People are also reading…
The patches are red and white flannel with a little green stripe thrown in. They look like they’re meant to be part of this shirt. Maybe they are. They certainly help to keep this tattered shirt wearable.
There’s something poignant about a well-worn object that you’ve had many years. In a world where we throw everything away, it’s nice to hold onto something that’s still useful, even if it doesn’t look like the original. It’s definitely not brand new, but it is unique. Just like you and me.
I look back on my life and remember times when I felt brand new, just like when I first bought my flannel shirt in the store. Life looked so fresh. So hopeful. There were so many possibilities. There were many years of joy ahead of me.
I’ve lived a joyful life and still do. But at times, that joy comes with a cost. When we love someone deeply we change as human beings. We begin to understand a little bit more the incredible love that God has for each of us.
When we marry and God is in the middle of our marriage, we truly are no longer two people, but one person as it says in the Bible in Genesis 2:24. “Therefore a man shall leave his father and his mother and hold fast to his wife, and they shall become one flesh.”
When that person we’ve joined our life with dies, a part of us goes with them. That’s when we have a tear in the fabric of our lives. There’s a ripping apart. A letting go. A hole in what used to be complete.
Add other life experiences to the mix like disappointments, illness, the loss of a friendship, the loss of a job, and so on. And we can become tattered. Broken down. Filled with holes like an old shirt that’s been worn too much. The fabric of our lives can seem like it’s ripping apart at the seams.
Can a tattered life, like an old, tattered shirt, be patched up again? Can it be made whole again? Can it ever be the same?
It will never be the same as it was before. But it can be better, if Jesus is the one doing the patching. And there can be joy again because joy comes from the Lord and not from circumstances.
When we align ourselves with God’s will, the impossible becomes possible. Nehemiah and his followers rebuilt the walls of Jerusalem.
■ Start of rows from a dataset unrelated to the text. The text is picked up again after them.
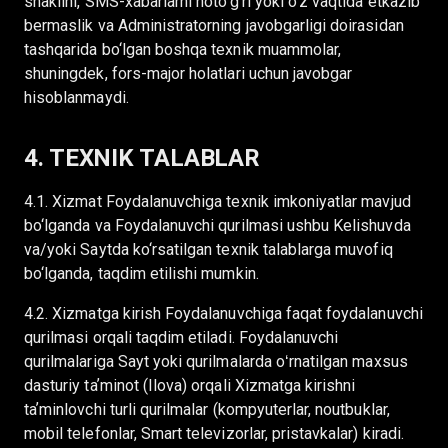
shaklini, SMS-xabarlarni noto‘g‘ri yoki o‘z vaqtida etkazib
bermaslik va Administratorning javobgarligi doirasidan
tashqarida bo‘lgan boshqa texnik muammolar,
shuningdek, fors-major holatlari uchun javobgar
hisoblanmaydi.
4. TEXNIK TALABLAR
4.1. Xizmat Foydalanuvchiga texnik imkoniyatlar mavjud
bo‘lganda va Foydalanuvchi qurilmasi ushbu Kelishuvda
va/yoki Saytda ko‘rsatilgan texnik talablarga muvofiq
bo‘lganda, taqdim etilishi mumkin.
4.2. Xizmatga kirish Foydalanuvchiga faqat foydalanuvchi
qurilmasi orqali taqdim etiladi. Foydalanuvchi
qurilmalariga Sayt yoki qurilmalarda oʻrnatilgan maxsus
dasturiy taʼminot (Ilova) orqali Xizmatga kirishni
taʼminlovchi turli qurilmalar (kompyuterlar, noutbuklar,
mobil telefonlar, Smart televizorlar, pristavkalar) kiradi.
After they read the law and came to understand the words, the people wept. “And Nehemiah, who was governor, Ezra the priest and scribe, and the Levites who taught the people said to the people, ‘This day is holy to the LORD your God, do not mourn nor weep.’ For all the people wept, when they heard the words of the Law. Then he said to them, ‘Go your way, eat the fat, drink the sweet, and send portions to those for whom nothing is prepared; for this day is holy to our LORD. Do not sorrow. The joy of the LORD is your strength’” (Nehemiah 8:9-10).
The joy of the Lord is our strength.
As I write these words, I’m wearing my red-and-white flannel shirt with the many patches. I notice that I need to do some more patching. There are new tears a new holes.
I’m so thankful that God the Father, my Lord, sees the holes in my life and patches them over with His forgiveness, with His love, with His amazing kindness. Because of Him, I’m better than new. I may be tattered at times. I may have a lot of patches. But I’m thankful for my patches. Those are the times when the Lord has put me back together after I’ve torn apart. Those are times when I saw little hope, but He brought His Hope to me. Those are the times when I thought that all joy had left, and He personally brought His joy to me.
I am thankful for my patches. They are the areas in my life where the Lord shines through. May He shine through you.